» What is required: For the material below, reproduce exactly each line from the one that has "Middle East" through the one that has "pository ID", and no others; pictures stay out.

» Exercise input:
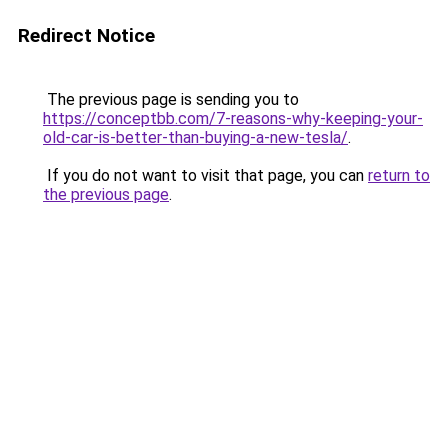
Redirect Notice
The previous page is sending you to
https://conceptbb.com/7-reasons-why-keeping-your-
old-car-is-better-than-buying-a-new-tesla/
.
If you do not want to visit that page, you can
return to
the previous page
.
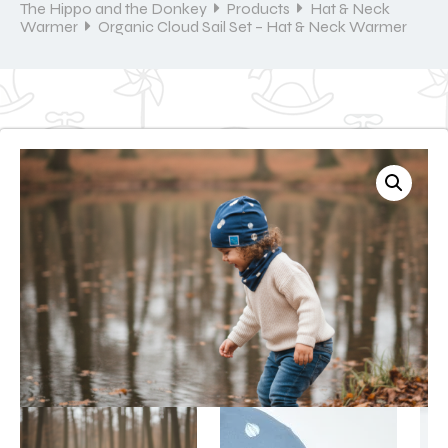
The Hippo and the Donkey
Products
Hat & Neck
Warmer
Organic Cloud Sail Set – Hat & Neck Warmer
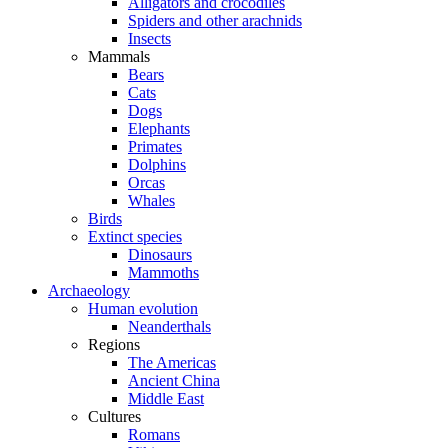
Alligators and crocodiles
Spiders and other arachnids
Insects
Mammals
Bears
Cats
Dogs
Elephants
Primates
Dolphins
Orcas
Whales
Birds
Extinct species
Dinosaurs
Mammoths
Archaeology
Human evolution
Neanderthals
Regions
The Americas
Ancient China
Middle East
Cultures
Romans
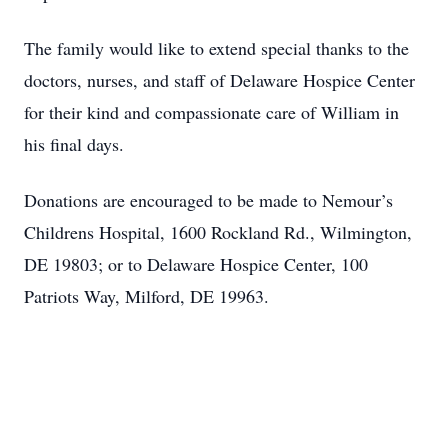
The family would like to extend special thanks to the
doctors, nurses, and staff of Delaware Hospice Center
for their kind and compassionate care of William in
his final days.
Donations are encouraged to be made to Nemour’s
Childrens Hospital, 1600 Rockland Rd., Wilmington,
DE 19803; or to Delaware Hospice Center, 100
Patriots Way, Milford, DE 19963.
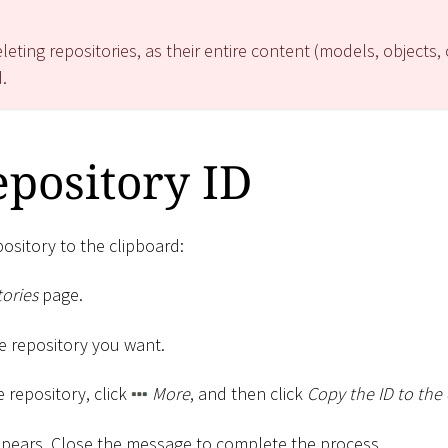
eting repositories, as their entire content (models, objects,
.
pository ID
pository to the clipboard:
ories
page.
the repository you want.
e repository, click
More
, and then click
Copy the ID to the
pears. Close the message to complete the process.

» Solved problem:
Middle East
Cultures
Romans
The family would like to extend special thanks to the
doctors, nurses, and staff of Delaware Hospice Center
for their kind and compassionate care of William in
his final days.
Donations are encouraged to be made to Nemour’s
Childrens Hospital, 1600 Rockland Rd., Wilmington,
DE 19803; or to Delaware Hospice Center, 100
Patriots Way, Milford, DE 19963.
eting repositories, as their entire content (models, objects,
.
pository ID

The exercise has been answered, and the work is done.